Egyptians also bristle at the suggestion of dependency on the Gulf.  They are quick to point out that the Saudis, Emiratis, and Kuwaitis need Egypt for their security. In an interview with Lebanon’s As-Safir newspaper, Sabahy declared: “We appreciate this [financial] assistance, but I don’t call them gifts. What pushed the Gulf to Egypt is an expression of these countries’ interests, because Egypt … by confronting the Muslim Brotherhood has reduced the danger not only to the Egyptian state but also to Arab regimes, including those in the Gulf.” These are the same sentiments that one hears from government representatives and others within the ambit of Egypt’s elite, but apparently it is not just what Egypt is doing at home that is important.   Word in Cairo is that there have been some preliminary discussions among Egyptian and Gulf leaders about how to bring Egypt into Gulf security arrangements. There is precedent for this type of thing, sort of.  In 2011 after Zine al Abdine Ben Ali and Hosni Mubarak were pushed from power, the Gulf states invited Jordan and Morocco to become part of the Gulf Cooperation Council sometime in the future and previously, the Gulfies sought to purchase Egyptian and Syrian military support and cooperation through the Damascus Declaration (March 1991).  The Gulf states backed away from the agreement, preferring instead to entrust their security exclusively to the United States.  It is unclear whether the Egyptians and the Gulf states are actually interested in some type of Damascus Declaration redux, but either way Egypt’s dependence on the Gulf carries considerable risk for Cairo’s foreign and security policy.
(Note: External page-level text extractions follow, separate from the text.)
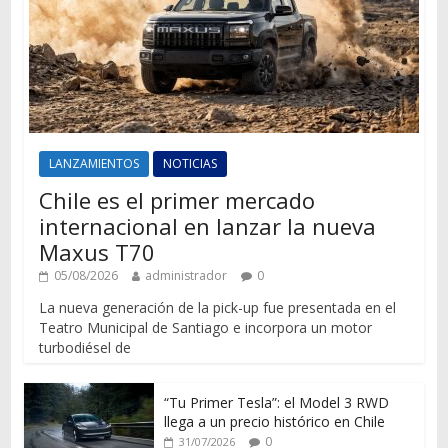
LANZAMIENTOS
NOTICIAS
Chile es el primer mercado
internacional en lanzar la nueva
Maxus T70
05/08/2026
administrador
0
La nueva generación de la pick-up fue presentada en el
Teatro Municipal de Santiago e incorpora un motor
turbodiésel de
“Tu Primer Tesla”: el Model 3 RWD
llega a un precio histórico en Chile
0
31/07/2026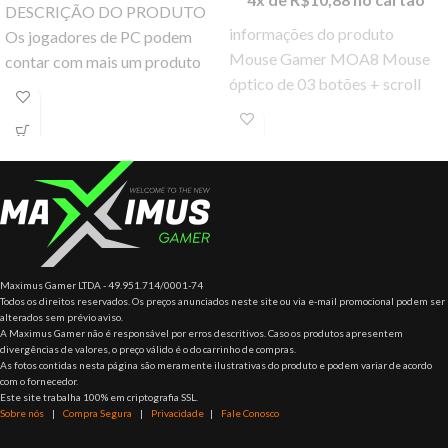
DESCRIÇÃO DO PRODUTO
informações do produto
Os jogadores de PC podem
Mouse Gamer MOA8 Mouse
contar com mais um produto
óptico de 03 botões + scroll
da Razer para melhorar a
Sensibilidade de 800 – 1200 –
performance nos
1600
Maximus Gamer LTDA - 49.951.714/0001-74
Todos os direitos reservados. Os preços anunciados neste site ou via e-mail promocional podem ser
alterados sem prévio aviso.
A Maximus Gamer não é responsável por erros descritivos. Caso os produtos apresentem
divergências de valores, o preço válido é o do carrinho de compras.
As fotos contidas nesta página são meramente ilustrativas do produto e podem variar de acordo
com o fornecedor.
Este site trabalha 100% em criptografia SSL.
Sobre nós
|
Compra Segura
|
Privacidade
|
Fale Conosco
There may be no explicit conditions on the financing from Saudi Arabia, the Emirates, and Kuwait, but there is surely an expectation that Egypt’s positions on important regional issues align closely with those of the Gulf.  On the issues of primary importance to the Gulf states, there nevertheless seems to be an implicit understanding that inflows of assistance are dependent on a crackdown on the Brotherhood and help countering the Iranian threat.  This is the natural inclination of those currently in power in Cairo, which diminishes the potential for political pressures and strains from even unarticulated conditionality, but it is clear that the Gulf states expect something in return for their generosity.  The existence of informal conditions poses an additional risk to Egypt.  With the exception of a statement Hosni Mubarak made in 2006 about Arab Shi’a being more loyal to Iran than to their own countries during an interview on al Arabiya, Egypt has never approached regional problems and conflicts in the explicitly sectarian way that informs Saudi foreign and national security policy, in particular.  Financing from and tight strategic coordination with the Gulf may drag the Egyptians into Saudi Arabia’s seemingly pathological and one-dimensional Sunni-versus-Shi’a view of the world.

This cannot be good for Egypt. The Egyptians surely confront daunting and even scary economic problems, which have driven them into the arms of Gulf states for assistance.   The United States cannot help—it has few resources and extending additional aid to Egypt is political freight that Washington cannot bear. The Egyptians nevertheless need to be cautious.  Signing up for the Saudi/Emirati/Kuwaiti team only compromises Cairo’s desire to pursue an independent foreign policy that one day will restore what many in Egypt believe to be its natural place leading the region.